The high speed of flash storage often makes it easy to justify its high price. But with Dell’s new approach to flash tiering, that justification may no longer be necessary. Though the latest release of Dell’s Compellent Storage Center includes new hardware goodies such as a very high-density 3.5-inch SAS enclosure and a raft of updates to the array’s management and host integration software, the really big news is support for automated tiering between write-optimized SLC (single-layer cell) SSDs and read-optimized MLC (multilayer cell) SSDs.
The Compellent system could already automate tiering between expensive, low-capacity SLC SSDs and spinning disk. However, this new blend of the two predominant SSD techs allows Dell to claim it can deliver an all-flash solution for the price of disk. Using list price as a comparison, the same money that you might have spent on a Compellent array with 72 146GB 15,000-rpm SAS disks will now buy you a similarly licensed array with six 400GB write-optimized SLC SSDs and six 1.6TB read-optimized MLC SSDs.
Even better, that pure SSD configuration can deliver three times the transactional performance (using a TPC-C benchmark), 85 percent less latency, and 15 percent more capacity while consuming 50 percent less power and rack space than its disk-based counterpart.
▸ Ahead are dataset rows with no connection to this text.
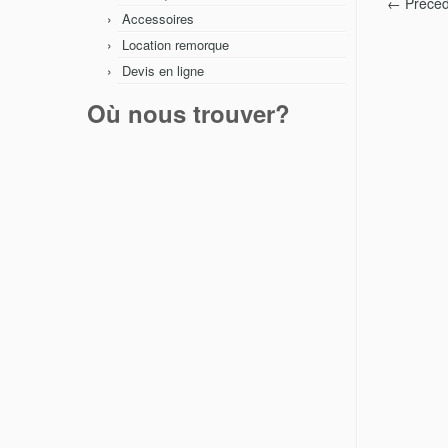
← Précéd
Accessoires
Location remorque
Devis en ligne
Où nous trouver?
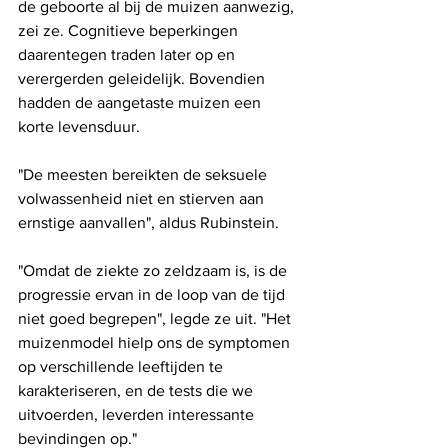
de geboorte al bij de muizen aanwezig, 
zei ze. Cognitieve beperkingen 
daarentegen traden later op en 
verergerden geleidelijk. Bovendien 
hadden de aangetaste muizen een 
korte levensduur.
"De meesten bereikten de seksuele 
volwassenheid niet en stierven aan 
ernstige aanvallen", aldus Rubinstein.
"Omdat de ziekte zo zeldzaam is, is de 
progressie ervan in de loop van de tijd 
niet goed begrepen", legde ze uit. "Het 
muizenmodel hielp ons de symptomen 
op verschillende leeftijden te 
karakteriseren, en de tests die we 
uitvoerden, leverden interessante 
bevindingen op."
In other words, if you have the right balance of performance and capacity requirements to effectively leverage it, this innovation could save you a wad of cash, deliver a huge performance windfall, or both.
Dell’s novel approach to tiering does come with a catch. However, understanding this gotcha and its potential effects in the field requires a deeper understanding of SSDs in general, Dell’s Data Progression tiering software in particular, and how Dell has leveraged both in this new release.
A crash course in SSDs
Instead of using mechanical spinning platters to store data magnetically, SSDs use solid-state flash memory to do the job. Although flash memory is used in all kinds of devices from iPods to USB sticks, the kinds you’ll find in enterprise storage are typically either single-level cell SSDs or multilevel cell SSDs. The differences between the two boil down to the typical balancing act among performance, capacity, and expense.
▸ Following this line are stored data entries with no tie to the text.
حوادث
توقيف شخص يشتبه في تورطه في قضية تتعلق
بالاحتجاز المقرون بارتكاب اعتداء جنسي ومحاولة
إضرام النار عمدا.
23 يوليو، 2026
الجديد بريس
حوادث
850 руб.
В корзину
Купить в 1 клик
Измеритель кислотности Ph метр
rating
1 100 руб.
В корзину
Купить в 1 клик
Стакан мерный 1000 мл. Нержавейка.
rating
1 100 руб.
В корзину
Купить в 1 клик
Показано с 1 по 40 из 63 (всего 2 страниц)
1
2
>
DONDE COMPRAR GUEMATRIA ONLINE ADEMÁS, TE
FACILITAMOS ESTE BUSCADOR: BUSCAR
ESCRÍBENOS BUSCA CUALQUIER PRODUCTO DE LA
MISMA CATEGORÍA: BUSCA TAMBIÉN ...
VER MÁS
Generally speaking, there are two enemies of solid-state storage. The first, generally referred to as “write endurance,” is that each cell within an SSD can endure a fairly specific number of so-called program-erase cycles before it will no longer be able to store data accurately. Write-endurance figures are generally reflected in “full device writes per day” — a metric that gives a user an idea of the overall lifecycle of a device.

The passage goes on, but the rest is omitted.